Raden Benggala sebagai
Ngabehi Dalem Indramayu yang berkuasa pada sekitar tahun 1800-an meminta
bantuan Sultan Sepuh Raja Udaka (1815-1845). Kemudian Sultan Sepuh Raja Udaka
meminta bantuan pemerintah Kolonial di Batavia, akhirnya pasukan gabungan
pemerintah Kolonial, pasukan dari Kraton Kasepuhan dan pasukan dari Indramayu
dapat mengepung pasukan Ki Bagus Rangin. Pertempuran tidak berimbangpun terjadi
begitu sengit. Pasukan Ki Bagus Rangin banyak yang tewas begitu pula
sebaliknya. Ki Bagus Rangin sendiri akhirnya berhasil meloloskan diri dari
kepungan pasukan gabungan tersebut. Ki Bagus Serit juga berhasil meloloskan
diri. Namun nasib kurang beruntung dialami oleh Ki Bagus Seja dan Ki Bagus
Kandar. Keduanya berhasil ditangkap pasukan Ngabehi Dalem Indramayu. Kemudian
atas persetujuan pemerintah kolonial keduanya tahanan tersebut dibawa ke
Batavia.
Pencarian terhadap
buronan Ki Bagus Rangin dan pamannya Ki Bagus Serit terus dilakukan oleh
Pemerintah Kolonial Belanda dan Pemerintah pribumi yang pro terhadap
kolonialisme Belanda. Desa Bantarjati, Biawak dan Jatitujuh disisir dan di
obrak-abrik pasukan gabungan Kolonial dari Batavia, Cirebon dan Indramayu.
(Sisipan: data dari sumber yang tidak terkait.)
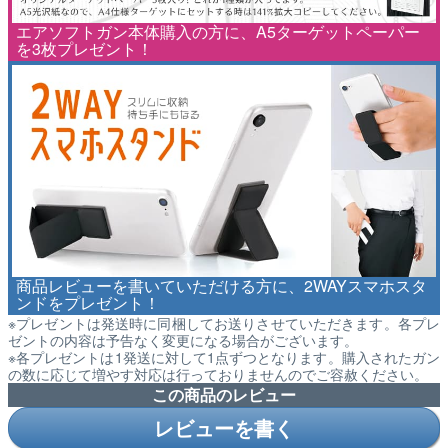
エアソフトガン本体購入の方に、A5ターゲットペーパー
を3枚プレゼント！
商品レビューを書いていただける方に、2WAYスマホスタ
ンドをプレゼント！
※プレゼントは発送時に同梱してお送りさせていただきます。各プレ
ゼントの内容は予告なく変更になる場合がございます。
※各プレゼントは1発送に対して1点ずつとなります。購入されたガン
の数に応じて増やす対応は行っておりませんのでご容赦ください。
この商品のレビュー
レビューを書く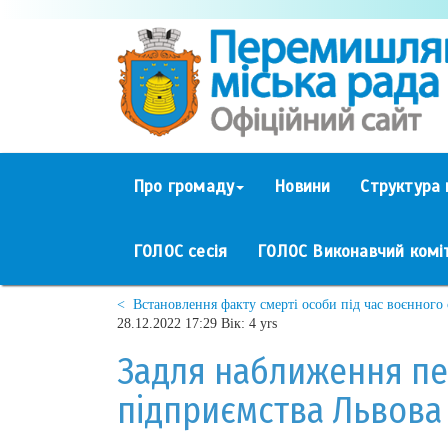
Про громаду
Новини
Структура 
ГОЛОС сесія
ГОЛОС Виконавчий комі
< Встановлення факту смерті особи під час воєнного 
28.12.2022 17:29 Вік: 4 yrs
Задля наближення пе
підприємства Львов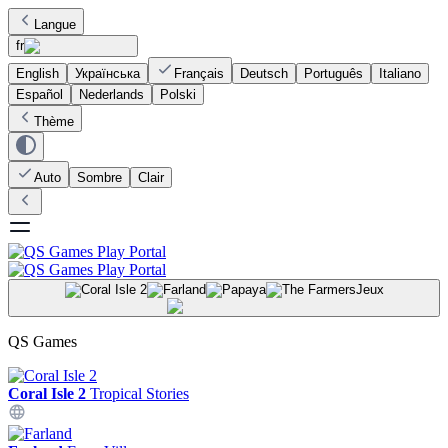
Langue
fr
English
Українська
Français
Deutsch
Português
Italiano
Español
Nederlands
Polski
Thème
Auto
Sombre
Clair
Jeux
QS Games
Coral Isle 2
Tropical Stories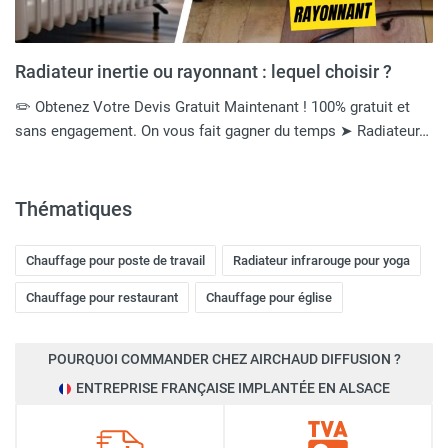
Radiateur inertie ou rayonnant : lequel choisir ?
✏️ Obtenez Votre Devis Gratuit Maintenant ! 100% gratuit et
sans engagement. On vous fait gagner du temps ➤ Radiateur…
Thématiques
Chauffage pour poste de travail
Radiateur infrarouge pour yoga
Chauffage pour restaurant
Chauffage pour église
POURQUOI COMMANDER CHEZ AIRCHAUD DIFFUSION ?
ENTREPRISE FRANÇAISE IMPLANTÉE EN ALSACE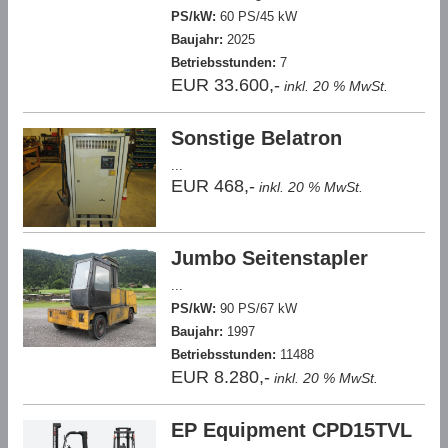
PS/kW:
60 PS/45 kW
Baujahr:
2025
Betriebsstunden:
7
EUR 33.600,-
inkl. 20 % MwSt.
Sonstige Belatron
...
EUR 468,-
inkl. 20 % MwSt.
Jumbo Seitenstapler
...
PS/kW:
90 PS/67 kW
Baujahr:
1997
Betriebsstunden:
11488
EUR 8.280,-
inkl. 20 % MwSt.
EP Equipment CPD15TVL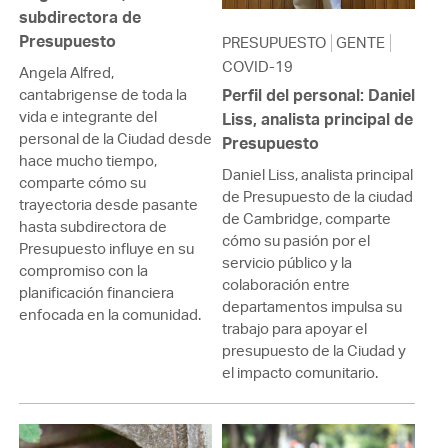
subdirectora de
Presupuesto
PRESUPUESTO
GENTE
COVID-19
Angela Alfred,
cantabrigense de toda la
Perfil del personal: Daniel
vida e integrante del
Liss, analista principal de
personal de la Ciudad desde
Presupuesto
hace mucho tiempo,
Daniel Liss, analista principal
comparte cómo su
de Presupuesto de la ciudad
trayectoria desde pasante
de Cambridge, comparte
hasta subdirectora de
cómo su pasión por el
Presupuesto influye en su
servicio público y la
compromiso con la
colaboración entre
planificación financiera
departamentos impulsa su
enfocada en la comunidad.
trabajo para apoyar el
presupuesto de la Ciudad y
el impacto comunitario.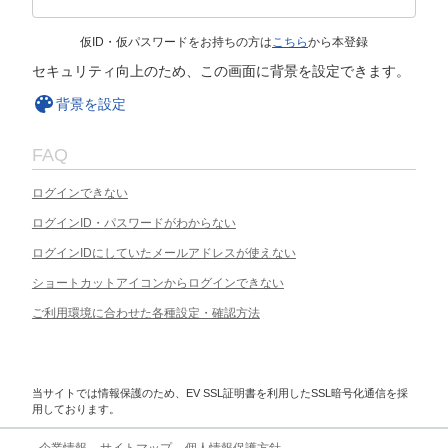
仮ID・仮パスワードをお持ちの方は
こちら
から本登録
セキュリティ向上のため、この画面に背景を設定できます。
背景を設定
FAQ
ログインできない
ログインID・パスワードがわからない
ログインIDにしていたメールアドレスが使えない
ショートカットアイコンからログインできない
ご利用環境に合わせた各種設定・確認方法
当サイトでは情報保護のため、EV SSL証明書を利用したSSL暗号化通信を採
用しております。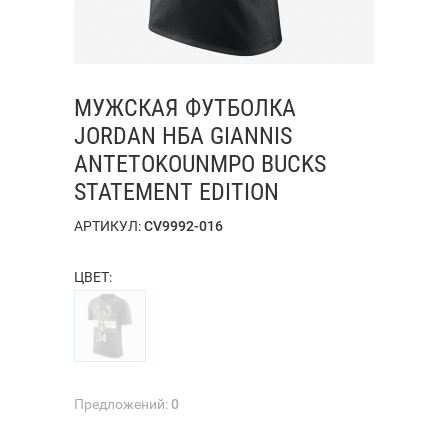
МУЖСКАЯ ФУТБОЛКА
JORDAN НБА GIANNIS
ANTETOKOUNMPO BUCKS
STATEMENT EDITION
АРТИКУЛ:
CV9992-016
ЦВЕТ:
Предложений:
0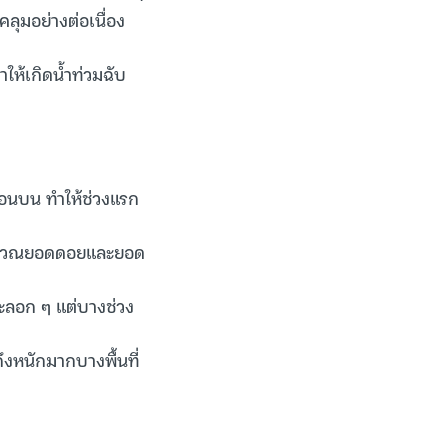
ลุมอย่างต่อเนื่อง
ง
ให้เกิดน้ำท่วมฉับ
นบน ทำให้ช่วงแรก
บริเวณยอดดอยและยอด
ะลอก ๆ แต่บางช่วง
ึงหนักมากบางพื้นที่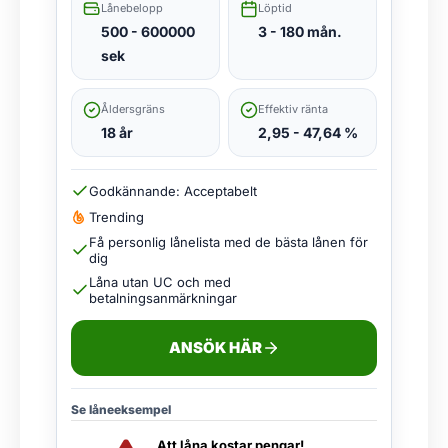
Lånebelopp
Löptid
500 - 600000
3 - 180 mån.
sek
Åldersgräns
Effektiv ränta
18 år
2,95 - 47,64 %
Godkännande: Acceptabelt
Trending
Få personlig lånelista med de bästa lånen för
dig
Låna utan UC och med
betalningsanmärkningar
ANSÖK HÄR
Se låneeksempel
Att låna kostar pengar!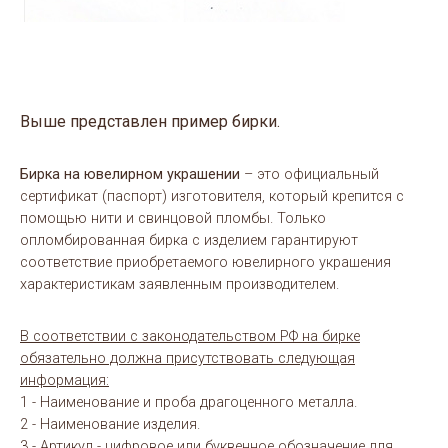
Выше представлен пример бирки.
Бирка на ювелирном украшении
– это официальный
сертификат (паспорт) изготовителя, который крепится с
помощью нити и свинцовой пломбы. Только
опломбированная бирка с изделием гарантируют
соответствие приобретаемого ювелирного украшения
характеристикам заявленным производителем.
В соответствии с законодательством РФ на бирке
обязательно должна присутствовать следующая
информация:
1 - Наименование и проба драгоценного металла.
2 - Наименование изделия.
3 - Артикул - цифровое или буквенное обозначение для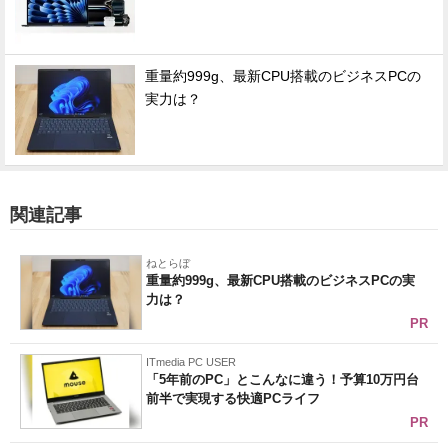
重量約999g、最新CPU搭載のビジネスPCの
実力は？
関連記事
ねとらぼ
重量約999g、最新CPU搭載のビジネスPCの実
力は？
PR
ITmedia PC USER
「5年前のPC」とこんなに違う！予算10万円台
前半で実現する快適PCライフ
PR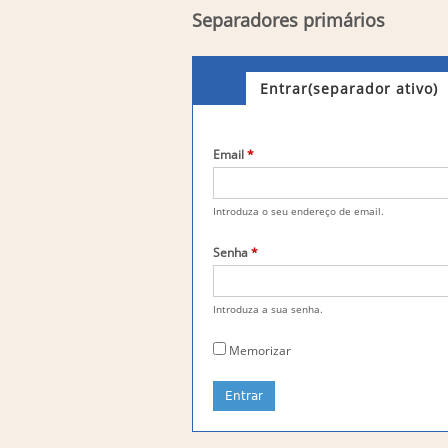
Separadores primários
Entrar
(separador ativo)
Email
*
Introduza o seu endereço de email.
Senha
*
Introduza a sua senha.
Memorizar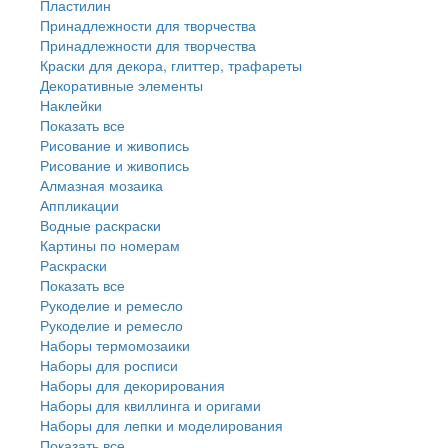
Пластилин
Принадлежности для творчества
Принадлежности для творчества
Краски для декора, глиттер, трафареты
Декоративные элементы
Наклейки
Показать все
Рисование и живопись
Рисование и живопись
Алмазная мозаика
Аппликации
Водные раскраски
Картины по номерам
Раскраски
Показать все
Рукоделие и ремесло
Рукоделие и ремесло
Наборы термомозаики
Наборы для росписи
Наборы для декорирования
Наборы для квиллинга и оригами
Наборы для лепки и моделирования
Показать все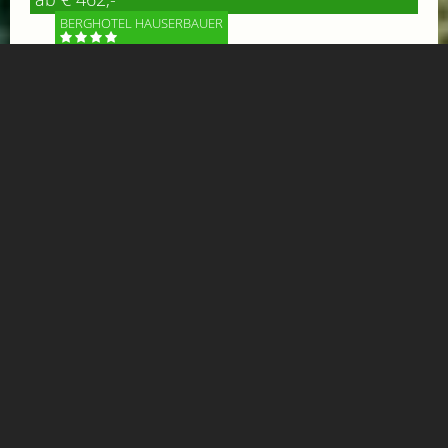
BERGHOTEL HAUSERBAUER
* 3 Übernachtungen mit Halbpension * 1x Kaffee &
Kuchen im Hotel oder Gipflstadl * 1 Tag das Gasteinertal
mit dem E-Bike erkunden *****
Mehr Informationen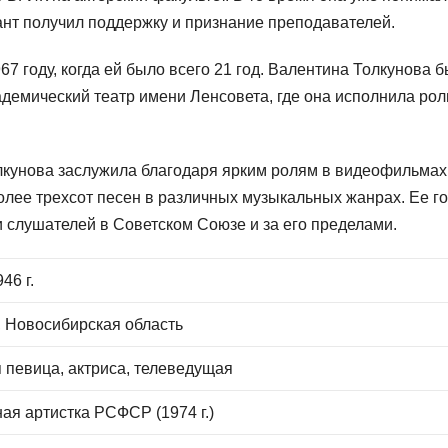
лант получил поддержку и признание преподавателей.
7 году, когда ей было всего 21 год. Валентина Толкунова 
демический театр имени Ленсовета, где она исполнила рол
лкунова заслужила благодаря ярким ролям в видеофильмах
олее трехсот песен в различных музыкальных жанрах. Ее го
 слушателей в Советском Союзе и за его пределами.
46 г.
 Новосибирская область
 певица, актриса, телеведущая
ая артистка РСФСР (1974 г.)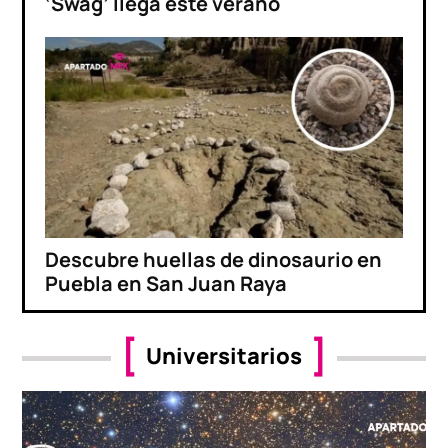
‘Swag’ llega este verano
Descubre huellas de dinosaurio en
Puebla en San Juan Raya
Universitarios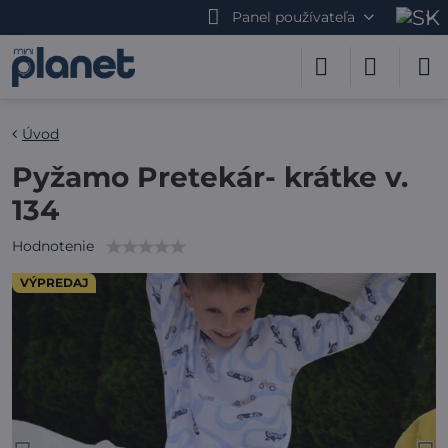
Panel používateľa
Úvod
Pyžamo Pretekár- krátke v.
134
Hodnotenie
VÝPREDAJ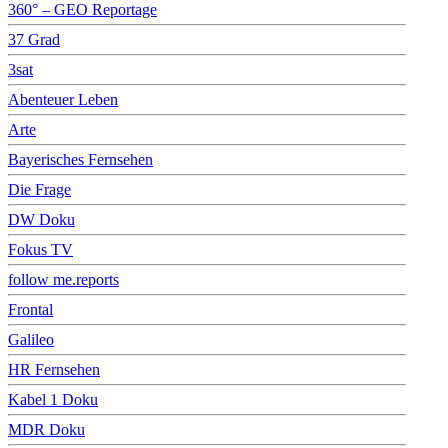
360° – GEO Reportage
37 Grad
3sat
Abenteuer Leben
Arte
Bayerisches Fernsehen
Die Frage
DW Doku
Fokus TV
follow me.reports
Frontal
Galileo
HR Fernsehen
Kabel 1 Doku
MDR Doku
Seluruh rumah dan fasilitas umum yang ada di desa itu dibakar habis. Anak-anak
dan wanita juga dibawa ke Indramayu untuk dijadikan tahanan. Namun Ki Bagus
Rangin dan Ki Bagus Serit tidak ditemukan, ada kabar dari pasukan telik sandi
Indramayu bahwa Ki Bagus Rangin ada di Desa Kedongdong (sekarang wilayah kecamatan
Susukan). Ki Bagus Rangin dan Ki Bagus Serit di duga sendang menyusun kekuatan
di desa Kedongdong tersebut.
Menurut Hardjosaputra,
pasukan kolonial melakukan operasi militer di desa-desa yang dianggap menjadi
tempat persembunyian musuhnya. Naas menimpa Ki Bagus Rangin, pada tanggal 27
Juni 1812 ia tertangkap oleh musuh di Panongan. Tanggal 12 Juli 1812 Bagus
Rangin dihukum mati ditepi sungai Cimanuk dekat Karangsembung (Hardjosaputra,
Sobana, 2014; 8).
Sumber-sumber local
dari babad Mertasinga dan babad Darmayu, Ki Bagus Rangin masih hidup dan
menjadi salah satu pahlawan di perang Kedongdong. Berikut ini adalah catatan
dari Ki Marsita S. Adhikusuma yang diperoleh dari hasil wawancara dengan
masyarakat sekitar desa Kedongdong.
Pada pertengan tahun
1817 di Balemangu Kedongdong diadakan perundingan membahas rencana
pemberontakan melawan pemerintah penjajah Belanda. Pertemuan itu dihadiri oleh:
1)
Ki Bagus Rangin,
Mantan Panglima Perang Keraton Kanoman
2)
Ki Bagus Serit,
Mantan Panglima Perang Keraton Kacirebonan
3)
Ki Arsitem,
Mantan Senopatih Keraton Kasepuhan
4)
Ki Kuwu Sarmen,
Kuwu desa Kedongdong
5)
Ki Kuwu Berong,
Kuwu desa Gintung Kidul
6)
Ki Kuwu Raksa
Penanga, Kuwu Desa Wiyeng
7)
Ki Kuwu Ganisem,
Kuwu Desa Nambo Tangkil
8)
Ki Buyut Kinten,
Sesepuh desa Kedongdong
9)
Ki Bela Ngantong,
Sesepuh desa Gintung Kidul
10) Ki Beber Layar, Sesepuh desa Gintung Kidul
11) Ki Buyut Salimudin, Sesepuh desa Wiyong
3.
Strategi Perang Yang Digunakan Dalam Pertempuran
Dalam menghadapi musuh, Ki Bagus Rangin dan pasukan
santri menggunakan strategi atau gelar perang. Ada dua jenis perang yang
dihadapi oleh laskar Bagus Rangin atau laskar santri. Jenis perang yang pertama
adalah perang gerilya. Dalam perang gerilya gelar yang digunakan adalah gelar Gasiran. Gelar Gasiran ini dalam cerita perangjaya pernah digunakan
oleh Senopatih Aswatama putra Mahadwija Dornacharya. Strategi Gasiran adalah dengan cara menyusup ke
pusat pertahanan lawan dengan cara menunggu kelengahan lawan, kemudian lawan
diserang dengan cara mendadak setelah itu pelaku serangan menghilang.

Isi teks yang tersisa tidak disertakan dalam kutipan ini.